Now, you can boot and configure the instance.

Boot and configure an instance

Use the image, flavor, key pair, and userdata to create an instance. After you request the instance, wait for it to build.

The shade framework can select and assign a free floating IP quickly

instance_name = 'all-in-one'
testing_instance = conn.create_server(wait=True, auto_ip=False,
    name=instance_name,
    image=image_id,
    flavor=flavor_id,
    key_name=keypair_name,
    security_groups=[sec_group_name],
    userdata=ex_userdata)

When the instance boots, the ex_userdata variable value instructs the instance to deploy the Fractals application.

Associate a floating IP for external connectivity

We cover networking in detail in Networking.

To see the application running, you must know where to look for it.
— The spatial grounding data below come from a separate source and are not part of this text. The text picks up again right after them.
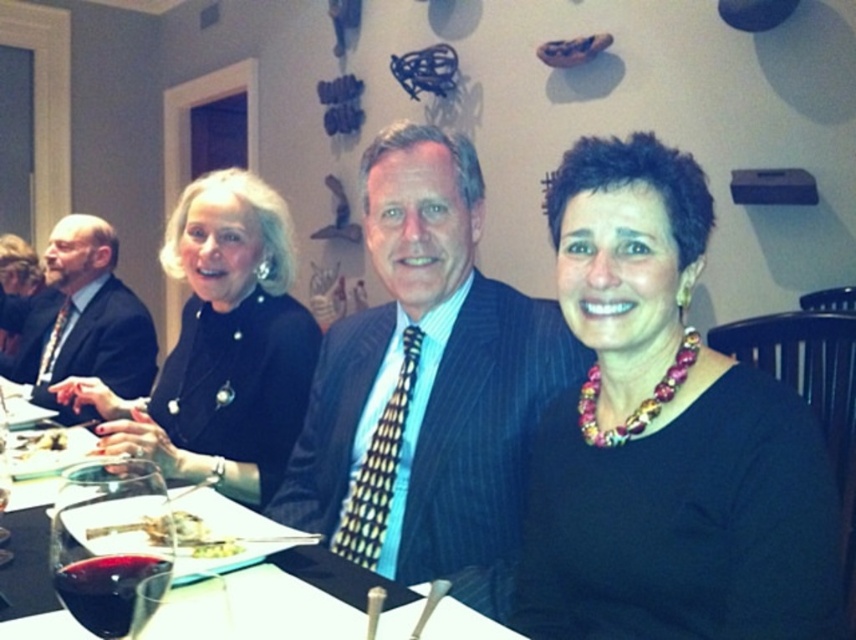 From the picture: You are a photographer positioned behind the camera. You notice the matte black suit at left and the white creamy food at lower left in your frame. Which object is closer to you?

The matte black suit at left is closer to you because it is further to the viewer than the white creamy food at lower left.

Consider the image. You are a photographer taking a picture of the group at the dining table. You notice the multicolored beaded necklace at center and the pinstriped suit at center. Which item is closer to the camera?

The multicolored beaded necklace at center is closer to the camera because it is in front of the pinstriped suit at center. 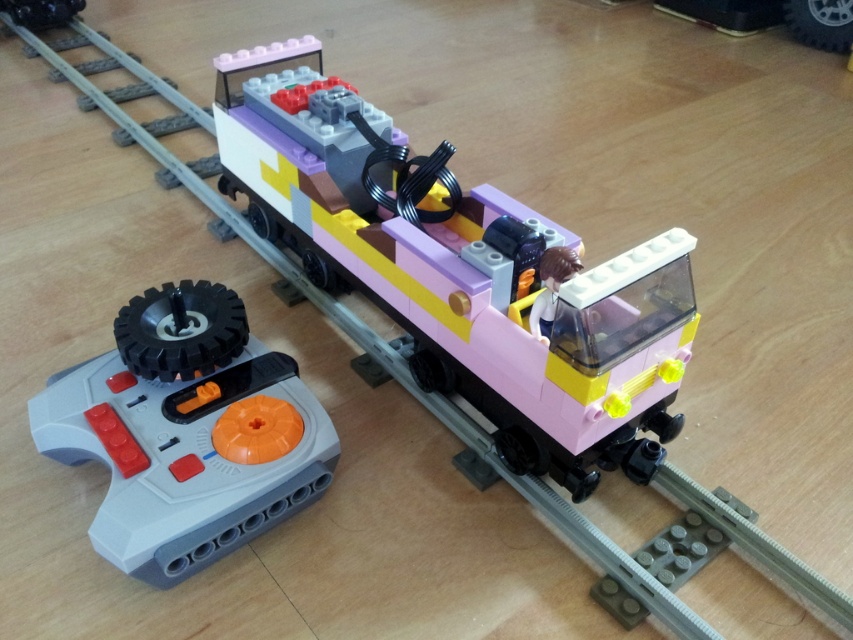 Question: Among these objects, which one is farthest from the camera?

Choices:
 (A) gray plastic remote control at lower left
 (B) pastel pink plastic train car at center
 (C) metallic black remote control at upper left

Answer: (C)

Question: Can you confirm if gray plastic remote control at lower left is positioned below metallic black remote control at upper left?

Choices:
 (A) yes
 (B) no

Answer: (A)

Question: Which object is closer to the camera taking this photo?

Choices:
 (A) gray plastic remote control at lower left
 (B) pastel pink plastic train car at center

Answer: (B)

Question: Is pastel pink plastic train car at center to the right of gray plastic remote control at lower left from the viewer's perspective?

Choices:
 (A) yes
 (B) no

Answer: (A)

Question: Does pastel pink plastic train car at center appear on the right side of metallic black remote control at upper left?

Choices:
 (A) yes
 (B) no

Answer: (A)

Question: Among these points, which one is nearest to the camera?

Choices:
 (A) (177, 566)
 (B) (630, 396)

Answer: (A) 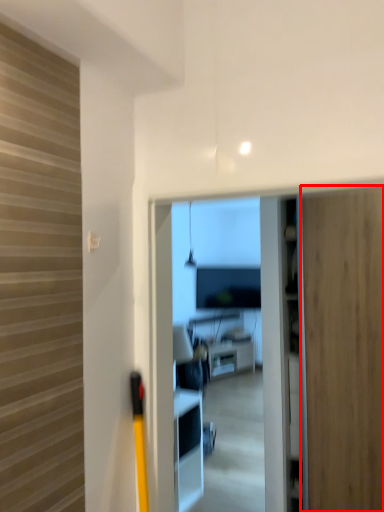 Question: Considering the relative positions of door (annotated by the red box) and furniture in the image provided, where is door (annotated by the red box) located with respect to the staircase?

Choices:
 (A) left
 (B) right

Answer: (B) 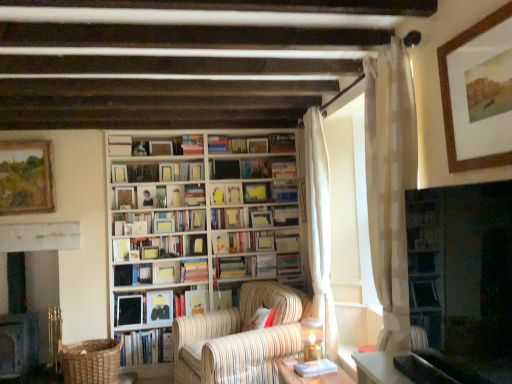 Locate an element on the screen. free space in front of hardcover book at lower center, arranged as the second book when ordered from the bottom is located at coordinates (322, 378). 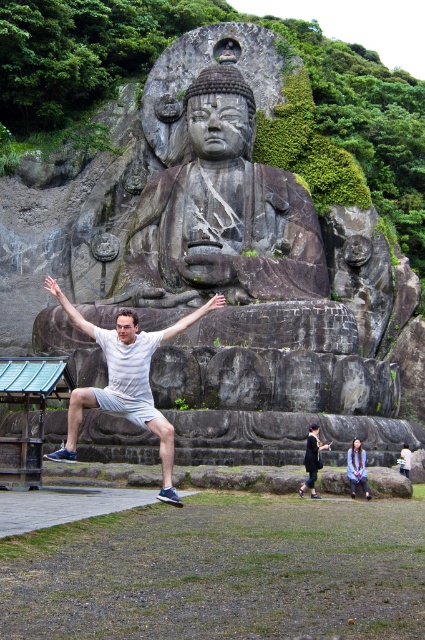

By default, your instance has outbound network access. To make your instance reachable from the Internet, you need an IP address. By default in some cases, your instance is provisioned with a publicly rout-able IP address. In this case, you see an IP address listed under public_ips or private_ips when you list the instances. If not, you must create and attach a floating IP address to your instance.

f_ip = conn.available_floating_ip()

Run the script to start the deployment.

Access the application

Deploying application data and configuration to the instance can take some time. Consider enjoying a cup of coffee while you wait. After the application deploys, you can use your preferred browser to visit the awesome graphic interface at the following link.

print('The Fractals app will be deployed to http://%s' % f_ip['floating_ip_address'] )

Note

If you do not use floating IP addresses, substitute another IP address, as appropriate.

screenshot of the webinterface

Next steps

Do not worry if these concepts are not yet completely clear. In Introduction to the fractals application architecture, we explore these concepts in more detail.

Complete code sample

The following file contains all of the code from this section of the tutorial. This comprehensive code sample lets you view and run the code as a single script.

Before you run this script, confirm that you have set your authentication information, the flavor ID, and image ID.

#step-1
from shade import *

simple_logging(debug=True)
conn = openstack_cloud(cloud='myfavoriteopenstack')

#step-2
images = conn.list_images()
for image in images:
    print(image)

#step-3
flavors =  conn.list_flavors()
for flavor in flavors:
    print(flavor)

#step-4
image_id = 'c55094e9-699c-4da9-95b4-2e2e75f4c66e'
image = conn.get_image(image_id)
print(image)

#step-5
flavor_id = '100'
flavor = conn.get_flavor(flavor_id)
print(flavor)

#step-6
instance_name = 'testing'
testing_instance = conn.create_server(wait=True, auto_ip=True,
    name=instance_name,
    image=image_id,
    flavor=flavor_id)
print(testing_instance)

#step-7
instances = conn.list_servers()
for instance in instances:
    print(instance)

#step-8
conn.delete_server(name_or_id=instance_name)

#step-9
print('Checking for existing SSH keypair...')
keypair_name = 'demokey'
pub_key_file = '/home/username/.ssh/id_rsa.pub'

if conn.search_keypairs(keypair_name):
    print('Keypair already exists. Skipping import.')
else:
    print('Adding keypair...')
    conn.create_keypair(keypair_name, open(pub_key_file, 'r').read().strip())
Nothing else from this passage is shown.